Do the Two Worlds Agree? (Cluster Alignment)

Figure:
3) Match rate grid (higher is better)

The big caveat when comparing two independent clusterings: labels are arbitrary (S1≠O1 just because both are labeled “1”). To evaluate “agreement,” we:

  • Built a confusion matrix across all pairs of (service cluster, operating cluster).

  • Solved the label-matching with the Hungarian algorithm (min‐cost assignment) to maximize total agreement.

  • Repeated across a grid of k values (e.g., service k ∈ [2…8], operating k ∈ [2…10]).
    The heatmap shows the best match rates live in the low-k region (e.g., service k=2–3 vs operating k=2–3). That’s a sign the macro structure is fairly consistent and we shouldn’t over-segment.

We also introduced a “soft match” notion: if a college’s dominant operating cell aligns with one of the top service cells (or vice-versa), we can treat it as aligned. That let us recognize coherent hybrid cells (e.g., S1–O2 and S1–O3) as real segments, not errors.

The Cross-Map: Service Cluster vs Operating Cluster

This scatter places each college at (operating cluster, service cluster). It’s the quickest “map” to see where groups form and where hybrids live. During the analysis we decided S1–O2 and S1–O3 behave like legitimate cells, not mismatches, and we carried that decision into the final visualization.

The Final Storyboard: Hulls + Enrollment + Cluster Table

Figure:
5) College positions by Service × Operating clusters — hulls, enrollment-sized markers, and cluster table (Central Piedmont in green)

This is the deliverable we’ll show to leadership. It combines:

  • Orange markers: one per college, sized by FTE (from FTE.csv).
    Central Piedmont is highlighted in green.

  • Cluster hulls: an alpha shape around the points in each S×O cell (falls back to convex hull if needed). This “circles” clusters automatically based on geometry—no manual ellipses.

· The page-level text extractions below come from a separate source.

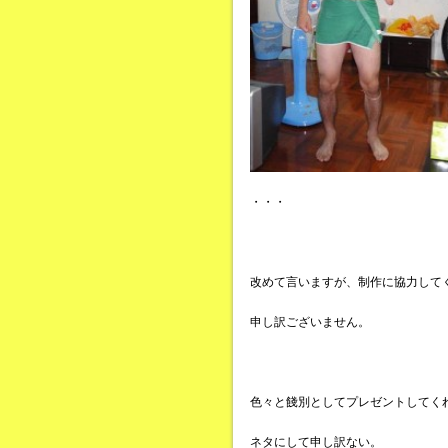
・・・
改めて言いますが、制作に協力して
申し訳ございません。
色々と餞別としてプレゼントしてく
ネタにして申し訳ない。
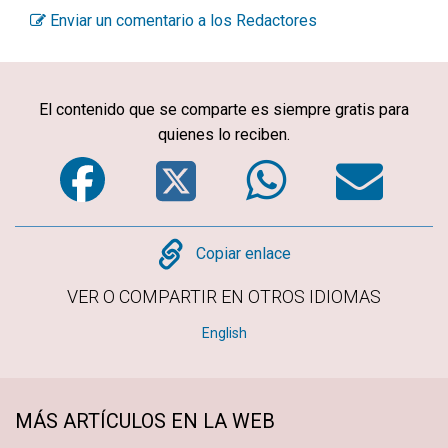
Enviar un comentario a los Redactores
El contenido que se comparte es siempre gratis para
quienes lo reciben.
Facebook
Twitter
WhatsA
Em
Copy
Copiar enlace
VER O COMPARTIR EN OTROS IDIOMAS
English
MÁS ARTÍCULOS EN LA WEB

  • A clean table under the plot with:

    • Cell (e.g., S1-O2) and N colleges

    • Expense Mix (Cluster Average, Top 5) – the average of the five largest operating categories, with friendly names
      (e.g., Curriculum, Workforce, General Admin, Student Affairs, Executive, IT).

    • Service Mix (Cluster Average) – Curriculum / Workforce / Basic Skills, with line breaks for readability.

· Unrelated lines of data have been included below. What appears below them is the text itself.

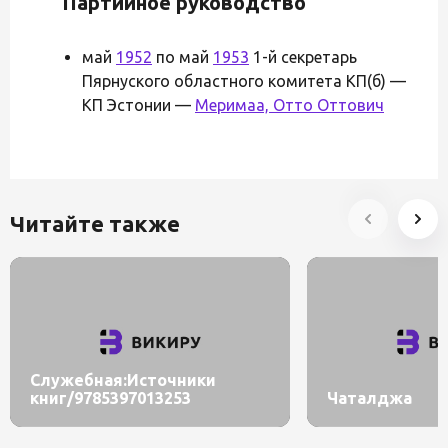
Партийное руководство
май
1952
по май
1953
1-й секретарь
Пярнуского областного комитета КП(б) —
КП Эстонии —
Меримаа, Отто Оттович
Читайте также
Служебная:Источники
книг/9785397013253
Чаталджа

    • FTE – min and max within the cell (line break between min and max).

    • Colleges – a wrapped list (two per line for scan-ability).

How we draw hulls
We try an alpha shape (captures concavities) with an automatically optimized α; if that fails (degenerate cases), we fall back to a simple convex hull. This keeps the polygon tight and visually honest around its points.

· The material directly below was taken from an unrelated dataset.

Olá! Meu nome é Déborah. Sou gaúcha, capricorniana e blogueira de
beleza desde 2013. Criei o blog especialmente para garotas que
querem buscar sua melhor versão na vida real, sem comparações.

Why enrollment-scaled markers?
Sizing dots by FTE keeps the map faithful to “who this affects the most.” Larger colleges visually anchor their cells, which helps when prioritizing process discussions.

Learnings and Observations

  • The macro structure is consistent across service and expense—best match rates live at low k. That simplifies storytelling: we can talk about 6 cells (S×O) instead of 12 micro-segments.

  • Some “mismatches” were actually coherent hybrids (notably S1–O2 and S1–O3). Treating them as real cells revealed distinct patterns—e.g., lower Curriculum share, different Admin/Workforce balance—worth separate playbooks.

  • Enrollment context matters. Seeing which cells contain the largest colleges helps prioritize process or budgeting conversations.

  • The table under the plot is where operational leaders spend time: they scan the Expense Mix (Top 5) and Service Mix columns, then jump to the Colleges list to find their peers.

  • Clusters S2-01, S3-02 and S3-03 spend more on Workforce then they collect.

  • Cluster S2-01 reports an average service mix that includes 38% Basic Skills - far above all other clusters.

Notes

Key Python libraries

  • pandas, numpy

  • scipy.cluster.hierarchy (Ward linkage) for dendrograms

  • sklearn.preprocessing (StandardScaler)

  • matplotlib

  • shapely + alphashape for drawing cluster hulls

Where to Take It Next

  • Add time: render the same figure YoY to see colleges migrate across cells.

  • Add outcome overlays: graduation rates, course success, or cost-per-FTE by cell.

  • Publish the script as a scheduled job so the PNG refreshes automatically when new months post.